[[ MATERIAL TO PROCESS open ]]
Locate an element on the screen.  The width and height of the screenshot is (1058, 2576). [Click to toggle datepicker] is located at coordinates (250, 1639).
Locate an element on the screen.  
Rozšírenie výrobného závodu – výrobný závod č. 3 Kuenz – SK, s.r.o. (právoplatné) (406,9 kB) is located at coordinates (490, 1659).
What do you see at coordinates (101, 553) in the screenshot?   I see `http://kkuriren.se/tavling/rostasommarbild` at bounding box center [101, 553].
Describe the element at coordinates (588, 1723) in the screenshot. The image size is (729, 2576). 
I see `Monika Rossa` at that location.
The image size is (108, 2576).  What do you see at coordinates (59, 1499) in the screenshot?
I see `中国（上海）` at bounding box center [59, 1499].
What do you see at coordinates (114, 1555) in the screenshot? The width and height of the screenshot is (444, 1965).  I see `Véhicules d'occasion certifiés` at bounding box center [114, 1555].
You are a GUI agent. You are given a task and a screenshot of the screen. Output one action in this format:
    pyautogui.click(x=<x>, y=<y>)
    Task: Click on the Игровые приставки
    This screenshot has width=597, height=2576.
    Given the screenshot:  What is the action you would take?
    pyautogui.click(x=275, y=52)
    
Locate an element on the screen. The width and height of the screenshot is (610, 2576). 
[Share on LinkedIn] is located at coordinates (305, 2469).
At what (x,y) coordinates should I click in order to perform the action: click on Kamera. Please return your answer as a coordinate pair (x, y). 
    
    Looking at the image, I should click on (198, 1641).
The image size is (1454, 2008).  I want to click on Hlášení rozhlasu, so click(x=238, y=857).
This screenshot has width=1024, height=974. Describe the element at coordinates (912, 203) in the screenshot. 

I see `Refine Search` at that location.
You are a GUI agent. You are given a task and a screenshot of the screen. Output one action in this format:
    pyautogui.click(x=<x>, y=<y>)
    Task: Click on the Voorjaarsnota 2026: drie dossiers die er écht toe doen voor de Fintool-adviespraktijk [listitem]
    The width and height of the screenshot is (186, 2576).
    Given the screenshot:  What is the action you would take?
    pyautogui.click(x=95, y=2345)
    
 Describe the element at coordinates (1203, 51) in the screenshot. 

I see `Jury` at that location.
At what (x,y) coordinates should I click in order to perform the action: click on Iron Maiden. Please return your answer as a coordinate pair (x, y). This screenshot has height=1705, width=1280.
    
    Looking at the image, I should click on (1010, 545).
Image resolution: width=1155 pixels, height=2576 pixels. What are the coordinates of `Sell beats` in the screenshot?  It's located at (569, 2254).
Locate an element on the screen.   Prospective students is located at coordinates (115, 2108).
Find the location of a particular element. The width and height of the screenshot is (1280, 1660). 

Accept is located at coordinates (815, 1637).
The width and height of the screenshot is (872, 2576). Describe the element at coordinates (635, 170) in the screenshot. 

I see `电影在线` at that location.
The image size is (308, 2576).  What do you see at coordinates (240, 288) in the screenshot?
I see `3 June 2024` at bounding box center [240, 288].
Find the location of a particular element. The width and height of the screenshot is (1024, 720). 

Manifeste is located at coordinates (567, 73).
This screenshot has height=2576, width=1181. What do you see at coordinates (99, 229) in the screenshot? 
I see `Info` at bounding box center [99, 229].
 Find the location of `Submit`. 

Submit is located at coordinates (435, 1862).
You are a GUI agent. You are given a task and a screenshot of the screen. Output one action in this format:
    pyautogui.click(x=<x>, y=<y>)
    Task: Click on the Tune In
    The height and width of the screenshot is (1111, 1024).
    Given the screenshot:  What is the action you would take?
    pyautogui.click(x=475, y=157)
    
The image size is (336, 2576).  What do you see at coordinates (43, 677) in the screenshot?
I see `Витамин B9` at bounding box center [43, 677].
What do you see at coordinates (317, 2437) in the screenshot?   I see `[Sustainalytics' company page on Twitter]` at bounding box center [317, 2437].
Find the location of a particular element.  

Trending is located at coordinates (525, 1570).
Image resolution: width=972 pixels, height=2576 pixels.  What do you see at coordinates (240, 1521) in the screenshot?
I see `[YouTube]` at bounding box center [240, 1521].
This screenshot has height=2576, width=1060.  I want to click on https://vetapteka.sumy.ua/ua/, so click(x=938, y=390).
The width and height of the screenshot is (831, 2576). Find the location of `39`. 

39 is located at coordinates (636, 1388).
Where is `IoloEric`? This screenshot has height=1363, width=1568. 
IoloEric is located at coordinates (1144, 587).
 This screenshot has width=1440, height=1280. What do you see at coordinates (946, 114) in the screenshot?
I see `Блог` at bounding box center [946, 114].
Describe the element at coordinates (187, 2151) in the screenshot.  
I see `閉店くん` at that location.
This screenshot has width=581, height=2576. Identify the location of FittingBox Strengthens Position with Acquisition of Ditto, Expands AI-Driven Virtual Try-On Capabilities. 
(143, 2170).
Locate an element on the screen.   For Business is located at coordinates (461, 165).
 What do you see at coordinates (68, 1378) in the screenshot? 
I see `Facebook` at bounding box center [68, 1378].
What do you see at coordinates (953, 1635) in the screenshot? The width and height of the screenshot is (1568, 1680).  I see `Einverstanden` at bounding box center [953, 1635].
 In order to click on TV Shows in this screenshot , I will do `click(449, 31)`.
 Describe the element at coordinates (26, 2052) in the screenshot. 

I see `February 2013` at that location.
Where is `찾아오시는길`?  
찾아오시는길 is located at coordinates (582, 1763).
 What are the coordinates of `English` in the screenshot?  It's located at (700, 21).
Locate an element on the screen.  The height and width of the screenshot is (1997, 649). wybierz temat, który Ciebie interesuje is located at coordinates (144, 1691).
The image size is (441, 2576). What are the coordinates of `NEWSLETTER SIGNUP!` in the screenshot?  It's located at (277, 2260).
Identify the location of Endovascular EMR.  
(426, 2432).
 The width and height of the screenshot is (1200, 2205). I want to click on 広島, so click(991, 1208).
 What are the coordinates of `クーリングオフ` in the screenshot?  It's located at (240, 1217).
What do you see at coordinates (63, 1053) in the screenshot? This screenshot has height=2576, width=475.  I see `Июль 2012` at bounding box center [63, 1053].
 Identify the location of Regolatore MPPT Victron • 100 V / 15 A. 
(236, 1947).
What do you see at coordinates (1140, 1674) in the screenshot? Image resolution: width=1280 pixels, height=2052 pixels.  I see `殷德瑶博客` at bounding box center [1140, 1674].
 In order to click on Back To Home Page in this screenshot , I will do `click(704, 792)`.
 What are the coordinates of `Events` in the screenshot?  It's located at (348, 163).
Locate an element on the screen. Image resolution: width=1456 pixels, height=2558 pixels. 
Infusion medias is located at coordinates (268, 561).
[[ MATERIAL TO PROCESS closed ]]
DIRECTIONS:
Restate the data above in full, keeping every word as it is.

SOLUTION:
Locate an element on the screen.  The width and height of the screenshot is (1058, 2576). [Click to toggle datepicker] is located at coordinates (250, 1639).
Locate an element on the screen.  
Rozšírenie výrobného závodu – výrobný závod č. 3 Kuenz – SK, s.r.o. (právoplatné) (406,9 kB) is located at coordinates (490, 1659).
What do you see at coordinates (101, 553) in the screenshot?   I see `http://kkuriren.se/tavling/rostasommarbild` at bounding box center [101, 553].
Describe the element at coordinates (588, 1723) in the screenshot. The image size is (729, 2576). 
I see `Monika Rossa` at that location.
The image size is (108, 2576).  What do you see at coordinates (59, 1499) in the screenshot?
I see `中国（上海）` at bounding box center [59, 1499].
What do you see at coordinates (114, 1555) in the screenshot? The width and height of the screenshot is (444, 1965).  I see `Véhicules d'occasion certifiés` at bounding box center [114, 1555].
You are a GUI agent. You are given a task and a screenshot of the screen. Output one action in this format:
    pyautogui.click(x=<x>, y=<y>)
    Task: Click on the Игровые приставки
    This screenshot has width=597, height=2576.
    Given the screenshot:  What is the action you would take?
    pyautogui.click(x=275, y=52)
    
Locate an element on the screen. The width and height of the screenshot is (610, 2576). 
[Share on LinkedIn] is located at coordinates (305, 2469).
At what (x,y) coordinates should I click in order to perform the action: click on Kamera. Please return your answer as a coordinate pair (x, y). 
    
    Looking at the image, I should click on (198, 1641).
The image size is (1454, 2008).  I want to click on Hlášení rozhlasu, so click(x=238, y=857).
This screenshot has width=1024, height=974. Describe the element at coordinates (912, 203) in the screenshot. 

I see `Refine Search` at that location.
You are a GUI agent. You are given a task and a screenshot of the screen. Output one action in this format:
    pyautogui.click(x=<x>, y=<y>)
    Task: Click on the Voorjaarsnota 2026: drie dossiers die er écht toe doen voor de Fintool-adviespraktijk [listitem]
    The width and height of the screenshot is (186, 2576).
    Given the screenshot:  What is the action you would take?
    pyautogui.click(x=95, y=2345)
    
 Describe the element at coordinates (1203, 51) in the screenshot. 

I see `Jury` at that location.
At what (x,y) coordinates should I click in order to perform the action: click on Iron Maiden. Please return your answer as a coordinate pair (x, y). This screenshot has height=1705, width=1280.
    
    Looking at the image, I should click on (1010, 545).
Image resolution: width=1155 pixels, height=2576 pixels. What are the coordinates of `Sell beats` in the screenshot?  It's located at (569, 2254).
Locate an element on the screen.   Prospective students is located at coordinates (115, 2108).
Find the location of a particular element. The width and height of the screenshot is (1280, 1660). 

Accept is located at coordinates (815, 1637).
The width and height of the screenshot is (872, 2576). Describe the element at coordinates (635, 170) in the screenshot. 

I see `电影在线` at that location.
The image size is (308, 2576).  What do you see at coordinates (240, 288) in the screenshot?
I see `3 June 2024` at bounding box center [240, 288].
Find the location of a particular element. The width and height of the screenshot is (1024, 720). 

Manifeste is located at coordinates (567, 73).
This screenshot has height=2576, width=1181. What do you see at coordinates (99, 229) in the screenshot? 
I see `Info` at bounding box center [99, 229].
 Find the location of `Submit`. 

Submit is located at coordinates (435, 1862).
You are a GUI agent. You are given a task and a screenshot of the screen. Output one action in this format:
    pyautogui.click(x=<x>, y=<y>)
    Task: Click on the Tune In
    The height and width of the screenshot is (1111, 1024).
    Given the screenshot:  What is the action you would take?
    pyautogui.click(x=475, y=157)
    
The image size is (336, 2576).  What do you see at coordinates (43, 677) in the screenshot?
I see `Витамин B9` at bounding box center [43, 677].
What do you see at coordinates (317, 2437) in the screenshot?   I see `[Sustainalytics' company page on Twitter]` at bounding box center [317, 2437].
Find the location of a particular element.  

Trending is located at coordinates (525, 1570).
Image resolution: width=972 pixels, height=2576 pixels.  What do you see at coordinates (240, 1521) in the screenshot?
I see `[YouTube]` at bounding box center [240, 1521].
This screenshot has height=2576, width=1060.  I want to click on https://vetapteka.sumy.ua/ua/, so click(x=938, y=390).
The width and height of the screenshot is (831, 2576). Find the location of `39`. 

39 is located at coordinates (636, 1388).
Where is `IoloEric`? This screenshot has height=1363, width=1568. 
IoloEric is located at coordinates (1144, 587).
 This screenshot has width=1440, height=1280. What do you see at coordinates (946, 114) in the screenshot?
I see `Блог` at bounding box center [946, 114].
Describe the element at coordinates (187, 2151) in the screenshot.  
I see `閉店くん` at that location.
This screenshot has width=581, height=2576. Identify the location of FittingBox Strengthens Position with Acquisition of Ditto, Expands AI-Driven Virtual Try-On Capabilities. 
(143, 2170).
Locate an element on the screen.   For Business is located at coordinates (461, 165).
 What do you see at coordinates (68, 1378) in the screenshot? 
I see `Facebook` at bounding box center [68, 1378].
What do you see at coordinates (953, 1635) in the screenshot? The width and height of the screenshot is (1568, 1680).  I see `Einverstanden` at bounding box center [953, 1635].
 In order to click on TV Shows in this screenshot , I will do `click(449, 31)`.
 Describe the element at coordinates (26, 2052) in the screenshot. 

I see `February 2013` at that location.
Where is `찾아오시는길`?  
찾아오시는길 is located at coordinates (582, 1763).
 What are the coordinates of `English` in the screenshot?  It's located at (700, 21).
Locate an element on the screen.  The height and width of the screenshot is (1997, 649). wybierz temat, który Ciebie interesuje is located at coordinates (144, 1691).
The image size is (441, 2576). What are the coordinates of `NEWSLETTER SIGNUP!` in the screenshot?  It's located at (277, 2260).
Identify the location of Endovascular EMR.  
(426, 2432).
 The width and height of the screenshot is (1200, 2205). I want to click on 広島, so click(991, 1208).
 What are the coordinates of `クーリングオフ` in the screenshot?  It's located at (240, 1217).
What do you see at coordinates (63, 1053) in the screenshot? This screenshot has height=2576, width=475.  I see `Июль 2012` at bounding box center [63, 1053].
 Identify the location of Regolatore MPPT Victron • 100 V / 15 A. 
(236, 1947).
What do you see at coordinates (1140, 1674) in the screenshot? Image resolution: width=1280 pixels, height=2052 pixels.  I see `殷德瑶博客` at bounding box center [1140, 1674].
 In order to click on Back To Home Page in this screenshot , I will do `click(704, 792)`.
 What are the coordinates of `Events` in the screenshot?  It's located at (348, 163).
Locate an element on the screen. Image resolution: width=1456 pixels, height=2558 pixels. 
Infusion medias is located at coordinates (268, 561).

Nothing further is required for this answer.